__TASK STATEMENT__
When you restate the data, keep every word as it is and drop the images.
##### DATA EXTRACTS #####
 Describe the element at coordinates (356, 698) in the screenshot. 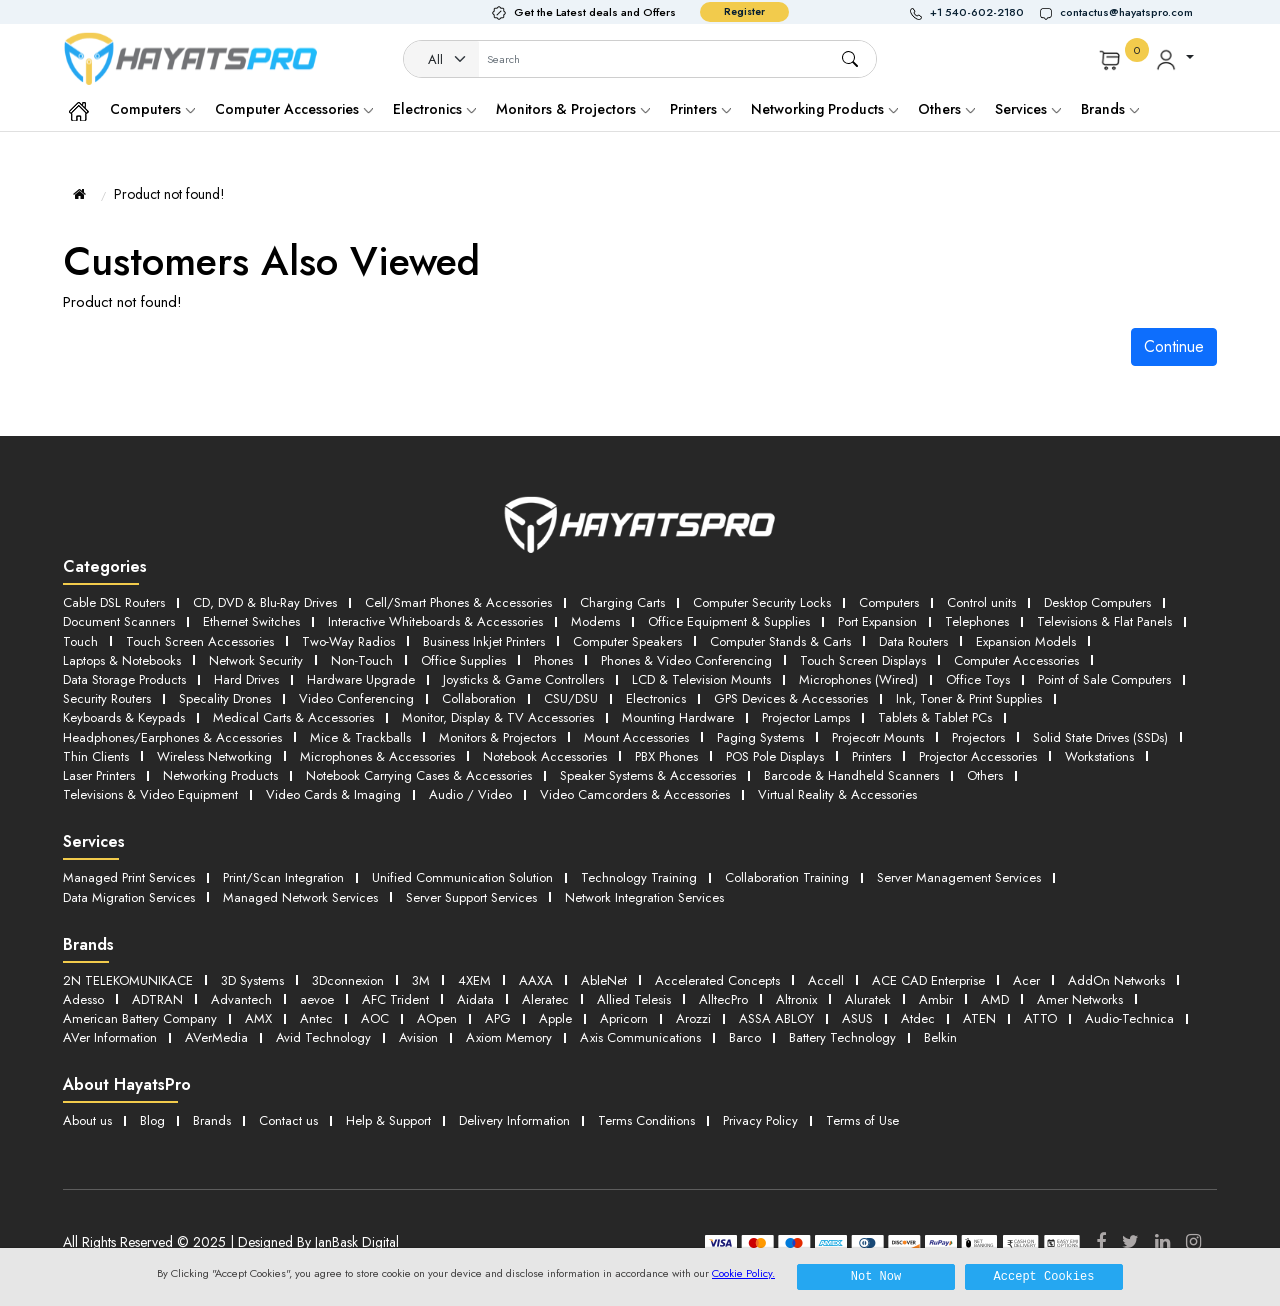

I see `Video Conferencing [button]` at that location.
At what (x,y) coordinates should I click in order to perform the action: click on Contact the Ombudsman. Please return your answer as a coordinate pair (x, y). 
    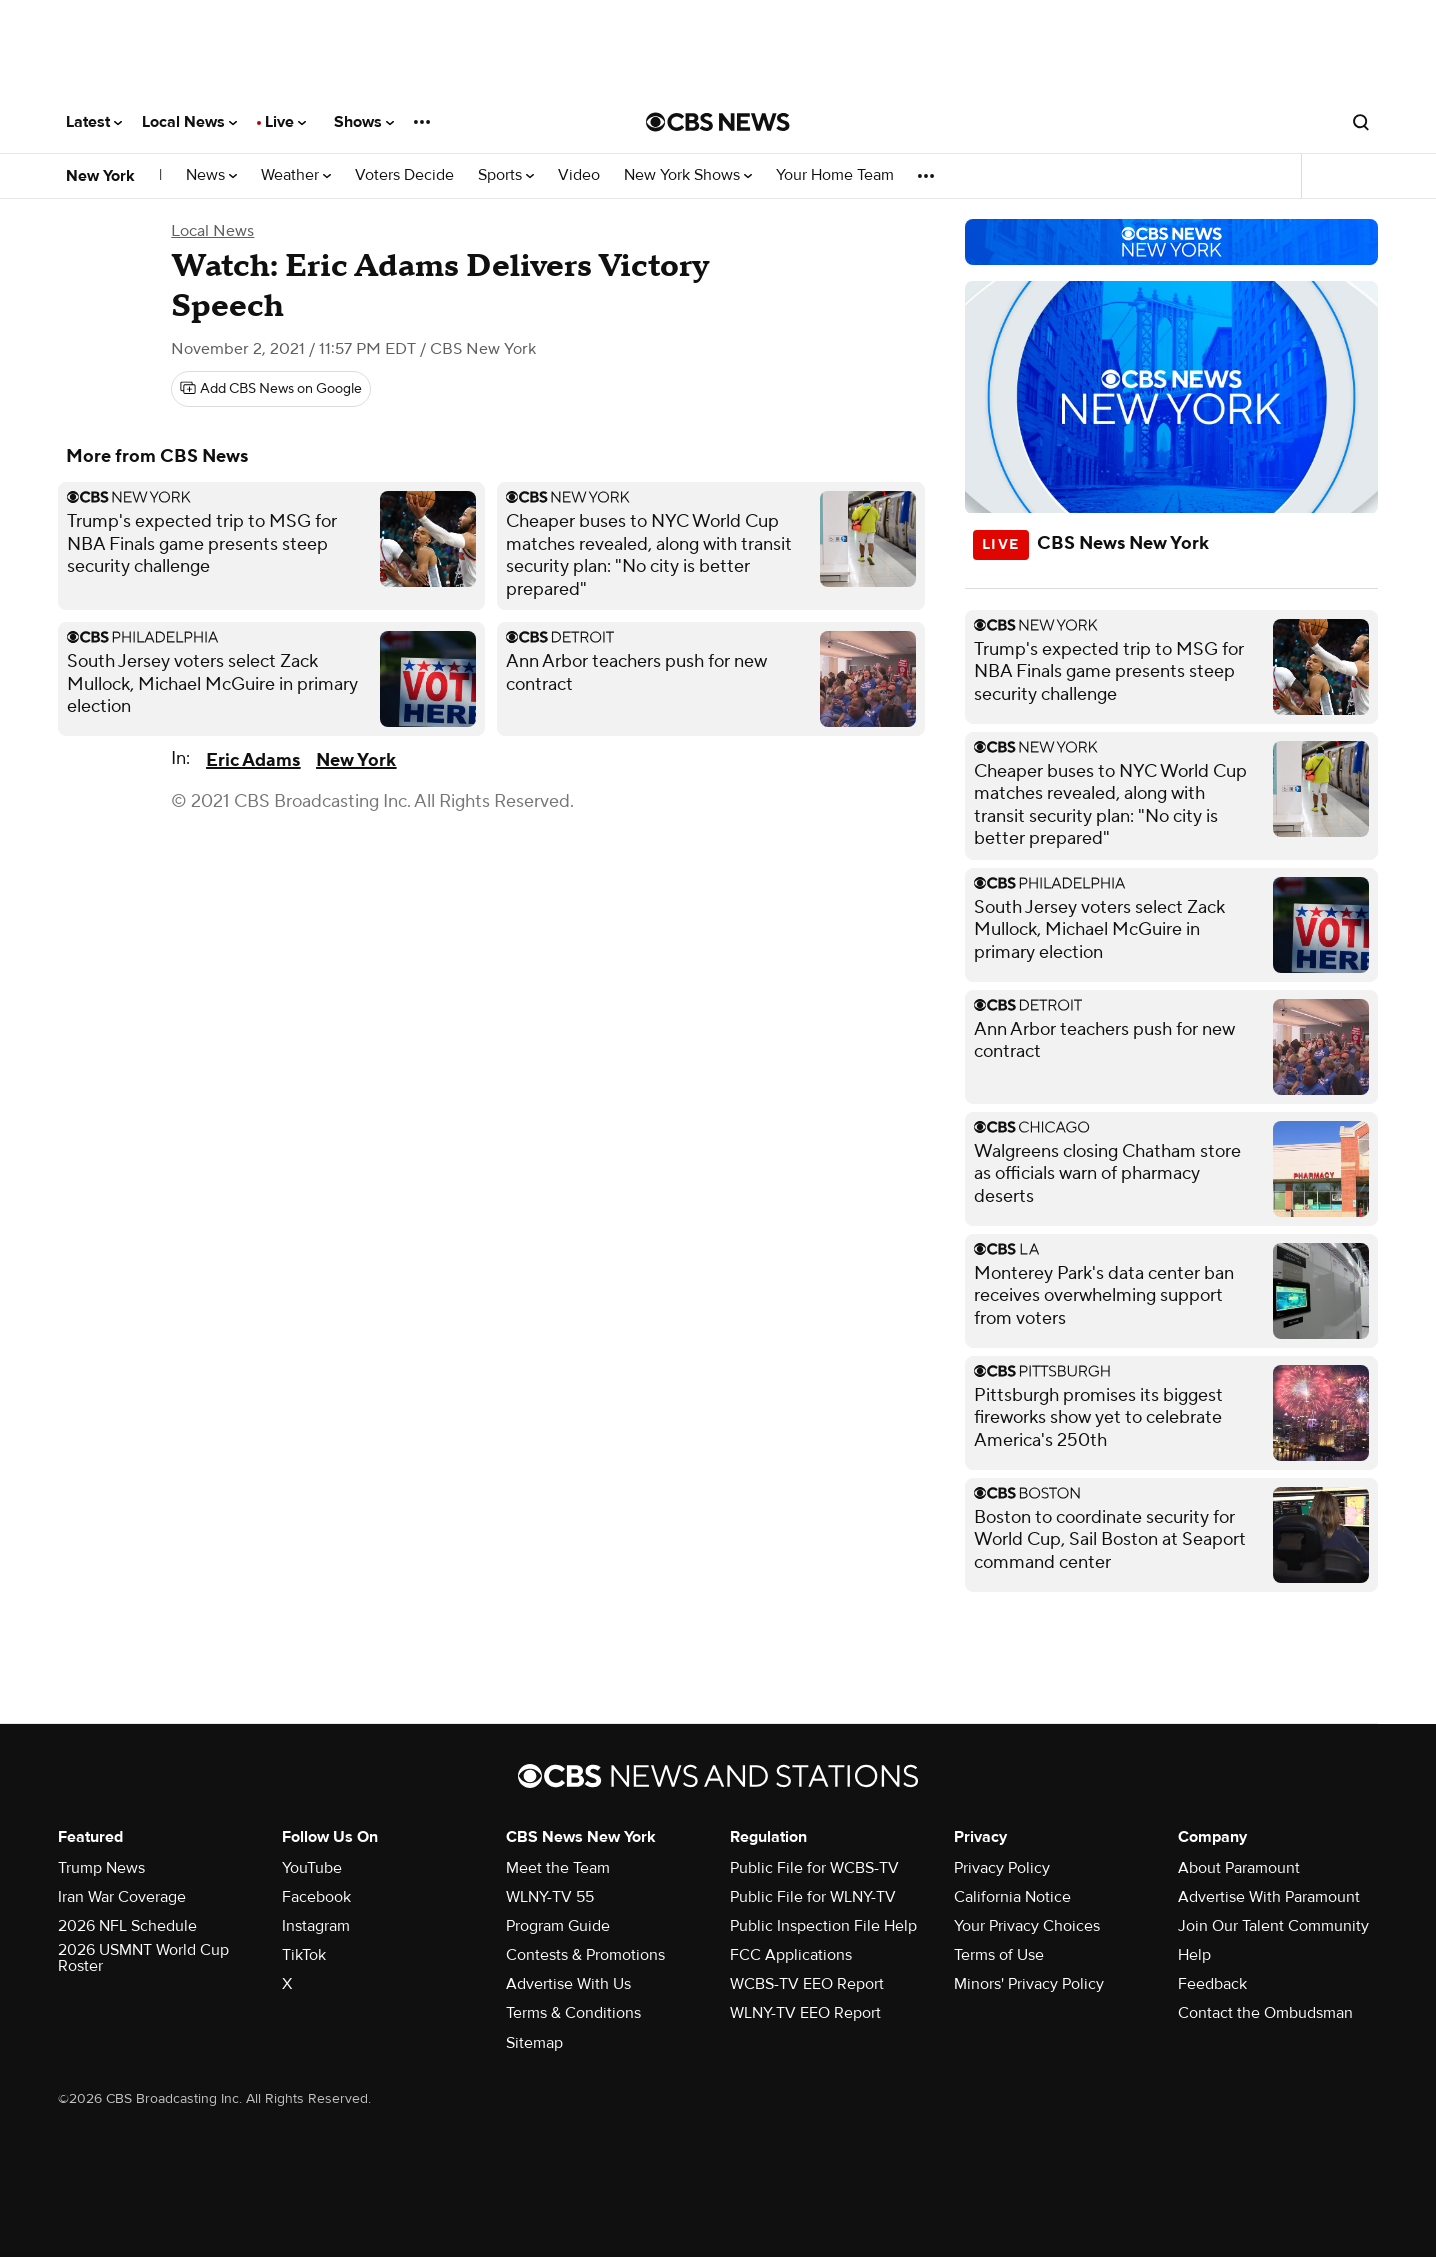
    Looking at the image, I should click on (1265, 2013).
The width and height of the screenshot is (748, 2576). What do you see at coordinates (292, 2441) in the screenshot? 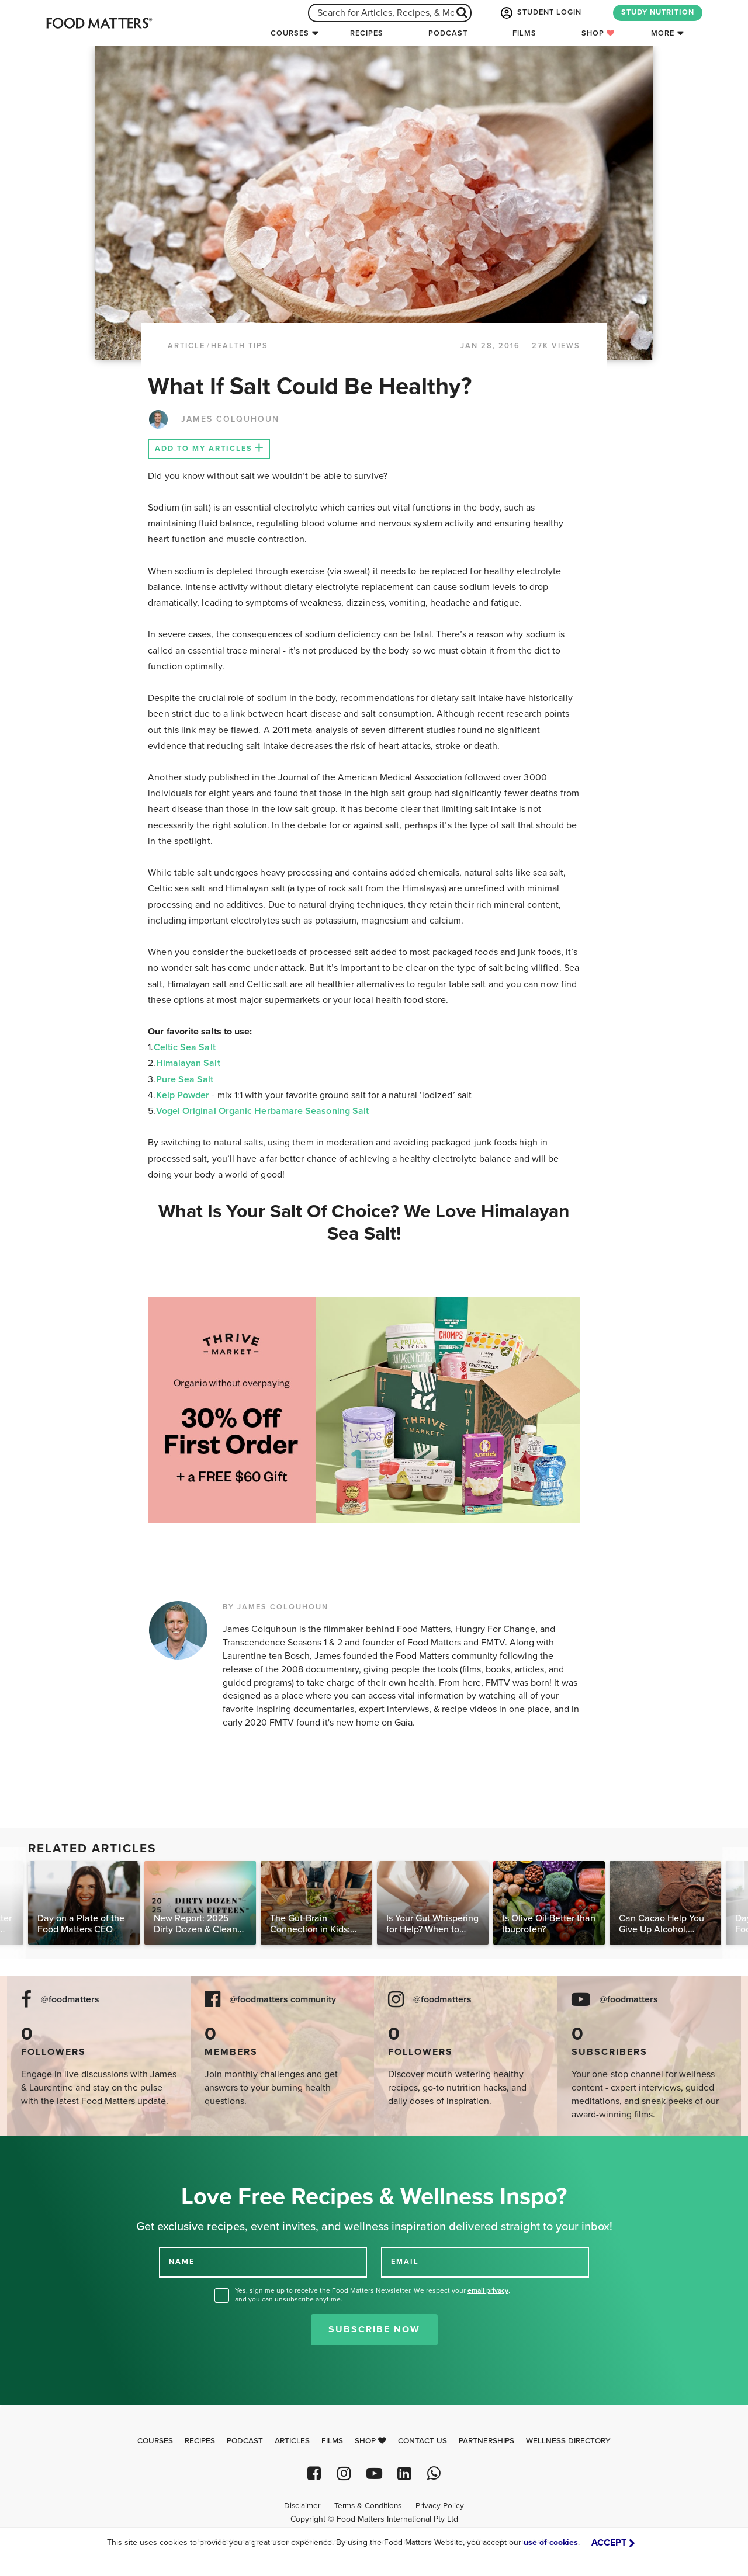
#####
__SOLUTION__
 Describe the element at coordinates (356, 698) in the screenshot. 

I see `Video Conferencing [button]` at that location.
At what (x,y) coordinates should I click in order to perform the action: click on Contact the Ombudsman. Please return your answer as a coordinate pair (x, y). 
    Looking at the image, I should click on (1265, 2013).
The width and height of the screenshot is (748, 2576). What do you see at coordinates (292, 2441) in the screenshot? 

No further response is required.